Шрифт:
Интервал:
Закладка:
– Дай три дня, ― попросил он Серого.
Серега кивнул с пониманием. А через сутки шагнул на конвейер.
Ласке становилось все хуже. Ночью она скулила от боли, боясь разбудить уставшего Кента, только он не спал, притворялся. Терпел сколько мог, потом вскакивал и приносил воды и лекарства. Но все чаще ― просто воды.

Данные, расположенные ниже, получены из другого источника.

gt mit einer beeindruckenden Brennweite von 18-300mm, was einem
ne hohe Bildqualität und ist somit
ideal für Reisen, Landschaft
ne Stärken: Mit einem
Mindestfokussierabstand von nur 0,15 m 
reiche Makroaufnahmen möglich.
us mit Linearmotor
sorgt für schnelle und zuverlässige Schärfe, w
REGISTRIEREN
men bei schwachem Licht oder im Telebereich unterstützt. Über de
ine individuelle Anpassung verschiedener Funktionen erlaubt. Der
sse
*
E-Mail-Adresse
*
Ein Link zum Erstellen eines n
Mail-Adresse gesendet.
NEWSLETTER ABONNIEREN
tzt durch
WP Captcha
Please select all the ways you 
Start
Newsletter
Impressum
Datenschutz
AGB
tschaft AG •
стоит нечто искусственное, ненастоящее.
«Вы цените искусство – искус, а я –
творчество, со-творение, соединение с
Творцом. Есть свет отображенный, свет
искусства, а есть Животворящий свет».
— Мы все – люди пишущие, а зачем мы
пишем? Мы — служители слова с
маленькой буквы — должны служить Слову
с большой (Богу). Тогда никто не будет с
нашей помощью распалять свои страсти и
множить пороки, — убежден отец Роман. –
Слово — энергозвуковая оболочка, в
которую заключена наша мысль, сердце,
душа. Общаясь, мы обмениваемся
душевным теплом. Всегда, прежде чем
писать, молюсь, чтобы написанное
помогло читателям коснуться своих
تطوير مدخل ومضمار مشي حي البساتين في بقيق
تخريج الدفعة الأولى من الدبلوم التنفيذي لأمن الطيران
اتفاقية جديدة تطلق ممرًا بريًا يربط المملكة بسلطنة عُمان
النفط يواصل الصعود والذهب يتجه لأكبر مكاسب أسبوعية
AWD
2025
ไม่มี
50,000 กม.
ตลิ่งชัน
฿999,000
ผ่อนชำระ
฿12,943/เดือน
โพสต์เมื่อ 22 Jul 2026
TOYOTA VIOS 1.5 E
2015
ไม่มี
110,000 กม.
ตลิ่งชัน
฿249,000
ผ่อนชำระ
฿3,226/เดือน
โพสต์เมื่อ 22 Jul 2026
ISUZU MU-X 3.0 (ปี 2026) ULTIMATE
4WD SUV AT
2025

– Ничего, ― стучала зубами о кружку Ласка. ― Ты не бойся, я скоро поправлюсь. Мне станет легче, Инок, правда. Только ты не ходи в «каземат». Даже если… Просто будь рядом. Я люблю тебя, милый, таким. Ты не меняйся, пожалуйста, не продавай им себя!
Лихорадка откидывала ее в подушки, она умолкала, с надсадным хрипом проталкивая в себя воздух. В доме пахло потом и смрадом. Кент был рядом, держался за тонкую руку, тщась передать хоть толику силы, открывал на рассвете окна, чтоб она истончившимся телом ощутила лучики солнца, пробивавшиеся сквозь тучи. Чтобы дышала весной. Притащил букет одуванчиков.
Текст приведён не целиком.